[WORK INSTRUCTIONS]
What you return should match the records below exactly.

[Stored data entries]
......
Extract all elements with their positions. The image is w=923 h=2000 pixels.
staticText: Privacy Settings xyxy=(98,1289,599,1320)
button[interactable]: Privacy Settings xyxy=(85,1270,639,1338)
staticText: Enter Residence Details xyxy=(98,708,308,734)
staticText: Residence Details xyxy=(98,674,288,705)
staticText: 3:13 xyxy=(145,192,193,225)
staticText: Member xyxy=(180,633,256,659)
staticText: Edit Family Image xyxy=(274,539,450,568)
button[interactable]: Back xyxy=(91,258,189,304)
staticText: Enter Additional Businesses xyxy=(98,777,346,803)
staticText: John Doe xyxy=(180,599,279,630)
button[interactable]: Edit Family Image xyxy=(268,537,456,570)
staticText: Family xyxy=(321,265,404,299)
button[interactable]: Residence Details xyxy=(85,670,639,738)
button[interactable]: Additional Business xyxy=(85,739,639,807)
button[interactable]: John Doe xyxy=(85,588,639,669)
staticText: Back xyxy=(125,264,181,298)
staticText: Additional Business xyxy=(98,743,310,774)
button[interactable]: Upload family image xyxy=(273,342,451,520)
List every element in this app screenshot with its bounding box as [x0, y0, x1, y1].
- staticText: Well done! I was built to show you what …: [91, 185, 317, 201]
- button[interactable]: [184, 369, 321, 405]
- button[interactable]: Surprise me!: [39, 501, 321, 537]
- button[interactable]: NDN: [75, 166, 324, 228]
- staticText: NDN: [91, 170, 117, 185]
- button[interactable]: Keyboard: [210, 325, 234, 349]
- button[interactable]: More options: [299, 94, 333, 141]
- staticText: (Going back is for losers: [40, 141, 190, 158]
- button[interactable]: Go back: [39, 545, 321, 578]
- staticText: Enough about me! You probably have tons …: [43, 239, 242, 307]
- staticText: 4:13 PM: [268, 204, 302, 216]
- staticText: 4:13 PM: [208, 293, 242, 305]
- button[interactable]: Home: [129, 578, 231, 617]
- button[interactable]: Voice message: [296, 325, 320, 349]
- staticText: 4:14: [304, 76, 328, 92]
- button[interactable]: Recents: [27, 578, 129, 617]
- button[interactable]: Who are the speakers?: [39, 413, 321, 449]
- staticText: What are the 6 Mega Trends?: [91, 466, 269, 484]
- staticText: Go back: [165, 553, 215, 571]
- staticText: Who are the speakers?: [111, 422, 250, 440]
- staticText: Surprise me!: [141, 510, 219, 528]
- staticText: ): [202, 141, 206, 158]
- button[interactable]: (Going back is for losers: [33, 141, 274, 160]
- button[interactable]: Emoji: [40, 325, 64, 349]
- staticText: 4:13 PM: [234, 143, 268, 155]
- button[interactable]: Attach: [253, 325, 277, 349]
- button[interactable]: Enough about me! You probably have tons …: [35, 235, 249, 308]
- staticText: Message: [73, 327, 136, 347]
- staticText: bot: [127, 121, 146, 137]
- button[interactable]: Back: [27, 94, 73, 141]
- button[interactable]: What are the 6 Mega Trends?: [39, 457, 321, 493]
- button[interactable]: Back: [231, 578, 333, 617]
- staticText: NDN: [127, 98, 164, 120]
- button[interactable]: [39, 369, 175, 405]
......
[TASK ANSWER]
Extract all elements with their positions. The image is w=923 h=2000 pixels.
staticText: Privacy Settings xyxy=(98,1289,599,1320)
button[interactable]: Privacy Settings xyxy=(85,1270,639,1338)
staticText: Enter Residence Details xyxy=(98,708,308,734)
staticText: Residence Details xyxy=(98,674,288,705)
staticText: 3:13 xyxy=(145,192,193,225)
staticText: Member xyxy=(180,633,256,659)
staticText: Edit Family Image xyxy=(274,539,450,568)
button[interactable]: Back xyxy=(91,258,189,304)
staticText: Enter Additional Businesses xyxy=(98,777,346,803)
staticText: John Doe xyxy=(180,599,279,630)
button[interactable]: Edit Family Image xyxy=(268,537,456,570)
staticText: Family xyxy=(321,265,404,299)
button[interactable]: Residence Details xyxy=(85,670,639,738)
button[interactable]: Additional Business xyxy=(85,739,639,807)
button[interactable]: John Doe xyxy=(85,588,639,669)
staticText: Back xyxy=(125,264,181,298)
staticText: Additional Business xyxy=(98,743,310,774)
button[interactable]: Upload family image xyxy=(273,342,451,520)
List every element in this app screenshot with its bounding box as [x0, y0, x1, y1].
- staticText: Well done! I was built to show you what …: [91, 185, 317, 201]
- button[interactable]: [184, 369, 321, 405]
- button[interactable]: Surprise me!: [39, 501, 321, 537]
- button[interactable]: NDN: [75, 166, 324, 228]
- staticText: NDN: [91, 170, 117, 185]
- button[interactable]: Keyboard: [210, 325, 234, 349]
- button[interactable]: More options: [299, 94, 333, 141]
- staticText: (Going back is for losers: [40, 141, 190, 158]
- button[interactable]: Go back: [39, 545, 321, 578]
- staticText: Enough about me! You probably have tons …: [43, 239, 242, 307]
- staticText: 4:13 PM: [268, 204, 302, 216]
- staticText: 4:13 PM: [208, 293, 242, 305]
- button[interactable]: Home: [129, 578, 231, 617]
- button[interactable]: Voice message: [296, 325, 320, 349]
- staticText: 4:14: [304, 76, 328, 92]
- button[interactable]: Recents: [27, 578, 129, 617]
- button[interactable]: Who are the speakers?: [39, 413, 321, 449]
- staticText: What are the 6 Mega Trends?: [91, 466, 269, 484]
- staticText: Go back: [165, 553, 215, 571]
- staticText: Who are the speakers?: [111, 422, 250, 440]
- staticText: Surprise me!: [141, 510, 219, 528]
- staticText: ): [202, 141, 206, 158]
- button[interactable]: (Going back is for losers: [33, 141, 274, 160]
- button[interactable]: Emoji: [40, 325, 64, 349]
- staticText: 4:13 PM: [234, 143, 268, 155]
- button[interactable]: Attach: [253, 325, 277, 349]
- button[interactable]: Enough about me! You probably have tons …: [35, 235, 249, 308]
- staticText: Message: [73, 327, 136, 347]
- staticText: bot: [127, 121, 146, 137]
- button[interactable]: Back: [27, 94, 73, 141]
- button[interactable]: What are the 6 Mega Trends?: [39, 457, 321, 493]
- button[interactable]: Back: [231, 578, 333, 617]
- staticText: NDN: [127, 98, 164, 120]
- button[interactable]: [39, 369, 175, 405]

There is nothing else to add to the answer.